Relation between the cartography of a metabolic network and niche breadth. All five indices of network shape are significantly associated with niche breadth (see Table 1). Box-and-whisker plots are used to show the distribution of each shape statistic according to niche-breadth score. nAPL normalized average path length, \( \overline{k} \)average node degree, exponent of degree distribution, nCC normalized clustering coefficient, nMod normalized modularity

Species inhabiting highly complex and dynamic environments, i.e., large niche breadth, have larger average node degree, indicating greater energetic input into cellular metabolism (see Fig. 4 and the Supplementary Material). Although less efficient, the networks of such species are more robust through greater edge redundancy, a feature that is considered critical for survival in conditions with fluctuating metabolite availability. Indeed, species with wide environmental breadth have been shown to respond to environmental changes in metabolite availability through activation of alternate metabolic pathways (Almaas et al. 2005). Even in cases where alternative pathways are not available, changes in metabolite availability will have less impact on overall metabolism, compared with species with low niche breadth, because their networks tend to be more modular, i.e., they tend to have greater independence between clusters of nodes.

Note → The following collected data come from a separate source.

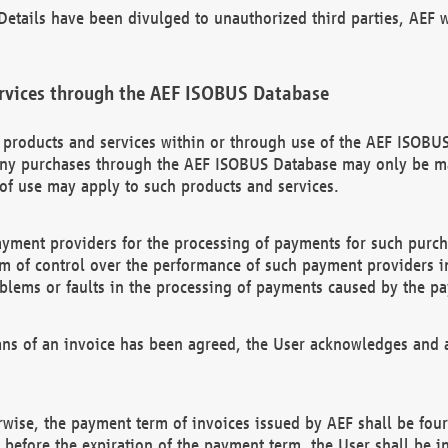
etails have been divulged to unauthorized third parties, AEF wi
rvices through the AEF ISOBUS Database
n products and services within or through use of the AEF ISOBUS
ny purchases through the AEF ISOBUS Database may only be mad
of use may apply to such products and services.
ayment providers for the processing of payments for such purc
rm of control over the performance of such payment providers in
oblems or faults in the processing of payments caused by the p
ns of an invoice has been agreed, the User acknowledges and a
rwise, the payment term of invoices issued by AEF shall be four
id before the expiration of the payment term, the User shall be i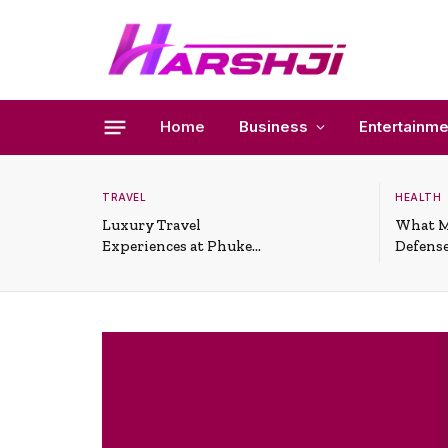
Home
Business
Entertainme
TRAVEL
HEALTH
Luxury Travel
What M
Experiences at Phuket
Defense
All-Inclusive Resorts
Useful 
Situati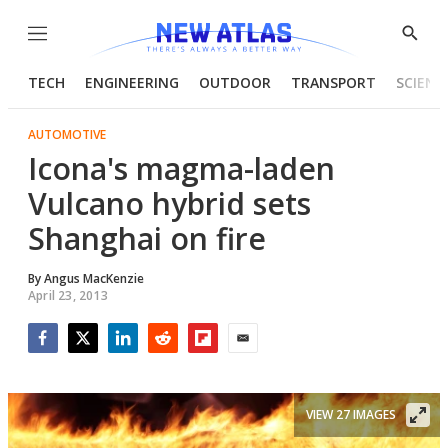
Menu
Show
Searc
TECH
ENGINEERING
OUTDOOR
TRANSPORT
SCIENC
AUTOMOTIVE
Icona's magma-laden
Vulcano hybrid sets
Shanghai on fire
By
Angus MacKenzie
April 23, 2013
Facebook
Twitter
LinkedIn
Reddit
Flipboard
Email
VIEW 27 IMAGES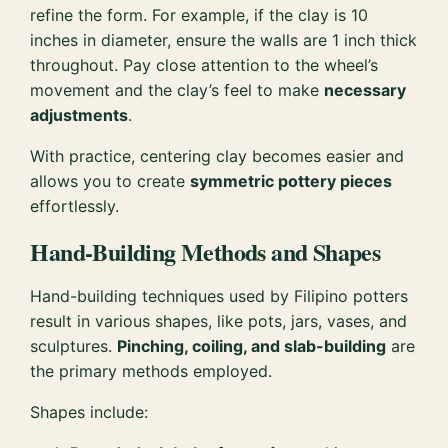
refine the form. For example, if the clay is 10
inches in diameter, ensure the walls are 1 inch thick
throughout. Pay close attention to the wheel’s
movement and the clay’s feel to make
necessary
adjustments
.
With practice, centering clay becomes easier and
allows you to create
symmetric pottery pieces
effortlessly.
Hand-Building Methods and Shapes
Hand-building techniques used by Filipino potters
result in various shapes, like pots, jars, vases, and
sculptures.
Pinching, coiling, and slab-building
are
the primary methods employed.
Shapes include:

Variation in network shape is greatest in niche breadth scores 1 through 3 and more subtle in scores 3 through 5. This may reflect more dramatic lifestyle variation between species with narrow habitats, or it may indicate that the definitions of niche breadth require finer clarification. Future efforts to characterize habitat complexity may benefit from using a semiquantitative approach, by incorporating both ordinal and quantitative indices. The index describing number of metabolite inputs provides a useful new perspective on species ecology because it describes metabolic plasticity in quantitative terms.

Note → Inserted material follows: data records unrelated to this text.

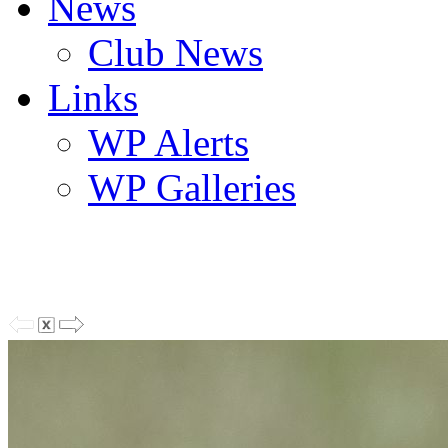
News
Club News
Links
WP Alerts
WP Galleries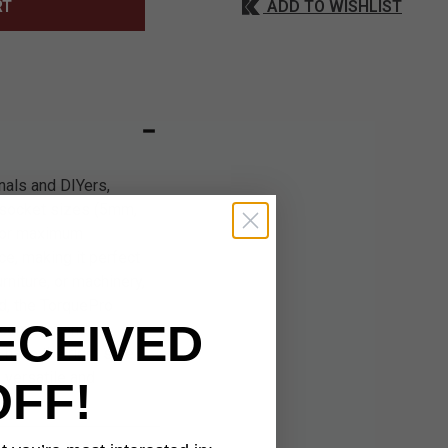
ADD TO WISHLIST
RT
nals and DIYers,
c socket sizes (5mm,
for maximum
nce, making it perfect
rniture, or machinery,
nd, the TorquePro
ECEIVED
s compact and
 have the right size
s versatile and
OFF!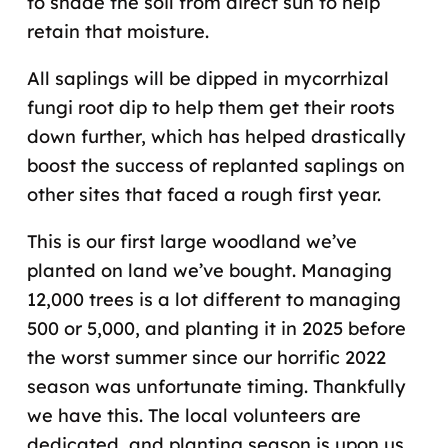
to shade the soil from direct sun to help
retain that moisture.
All saplings will be dipped in mycorrhizal
fungi root dip to help them get their roots
down further, which has helped drastically
boost the success of replanted saplings on
other sites that faced a rough first year.
This is our first large woodland we’ve
planted on land we’ve bought. Managing
12,000 trees is a lot different to managing
500 or 5,000, and planting it in 2025 before
the worst summer since our horrific 2022
season was unfortunate timing. Thankfully
we have this. The local volunteers are
dedicated, and planting season is upon us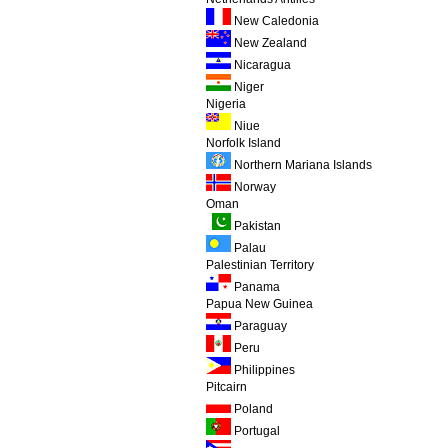
New Caledonia
New Zealand
Nicaragua
Niger
Nigeria
Niue
Norfolk Island
Northern Mariana Islands
Norway
Oman
Pakistan
Palau
Palestinian Territory
Panama
Papua New Guinea
Paraguay
Peru
Philippines
Pitcairn
Poland
Portugal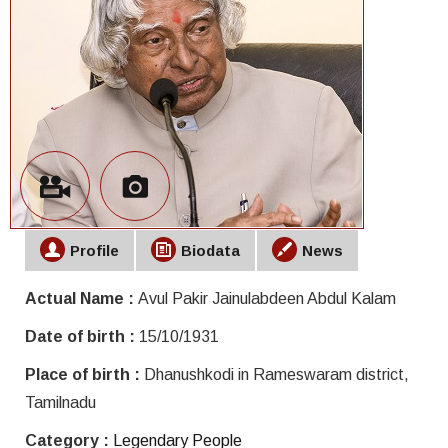
Profile
Biodata
News
Actual Name :
Avul Pakir Jainulabdeen Abdul Kalam
Date of birth :
15/10/1931
Place of birth :
Dhanushkodi in Rameswaram district,
Tamilnadu
Category :
Legendary People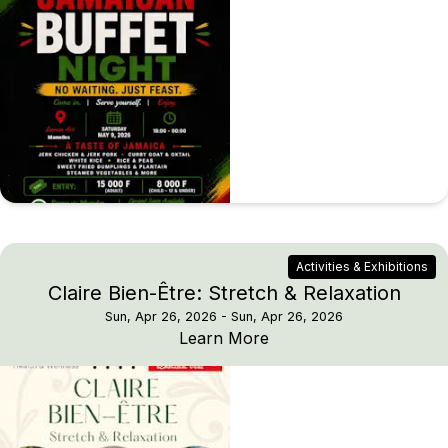
Activities & Exhibitions
Claire Bien-Être: Stretch & Relaxation
Sun, Apr 26, 2026
- Sun, Apr 26, 2026
Claire Bien-Être: Stretc
Learn More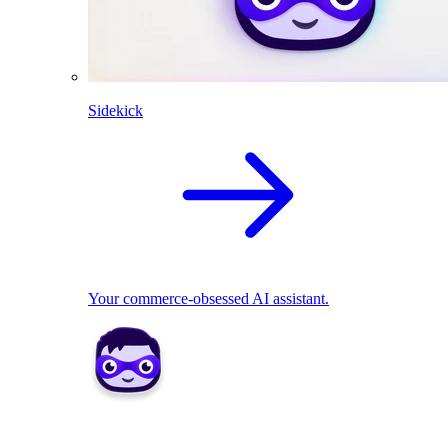
Sidekick
Your commerce-obsessed AI assistant.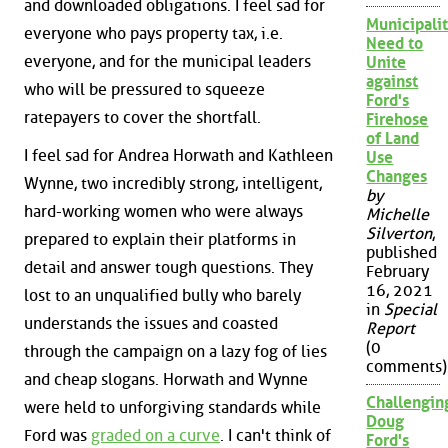
and downloaded obligations. I feel sad for
Municipalit
everyone who pays property tax, i.e.
Need to
everyone, and for the municipal leaders
Unite
against
who will be pressured to squeeze
Ford's
ratepayers to cover the shortfall.
Firehose
of Land
I feel sad for Andrea Horwath and Kathleen
Use
Changes
Wynne, two incredibly strong, intelligent,
by
hard-working women who were always
Michelle
Silverton
,
prepared to explain their platforms in
published
detail and answer tough questions. They
February
16, 2021
lost to an unqualified bully who barely
in
Special
understands the issues and coasted
Report
(0
through the campaign on a lazy fog of lies
comments)
and cheap slogans. Horwath and Wynne
Challengin
were held to unforgiving standards while
Doug
Ford was
graded on a curve
. I can't think of
Ford's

Despite recent developments, science is a long way from a full understanding of the origins of biologic complexity. The tools of network analysis seem to offer great promise for advancing such studies; however, in the rush to apply these tools to questions of complexity, there has been little critical assessment of the scope of network shape diversity or its potential ecologic relevance (Lynch 2007). With this work we have taken some first steps in that direction. We have established that the natural diversity of metabolic cartography is extensive and covaries with features of ecology that have clear metabolic significance. The positive association between network robustness and niche breadth suggests that network cartography can be viewed as a complex phenotype with potentially adaptive qualities. The next challenge is to develop a rigid null model for the evolution of metabolic structure by neutral processes. Such a model could serve as the basis for an explicit test of the role of natural selection in the origins of network robustness and efficiency.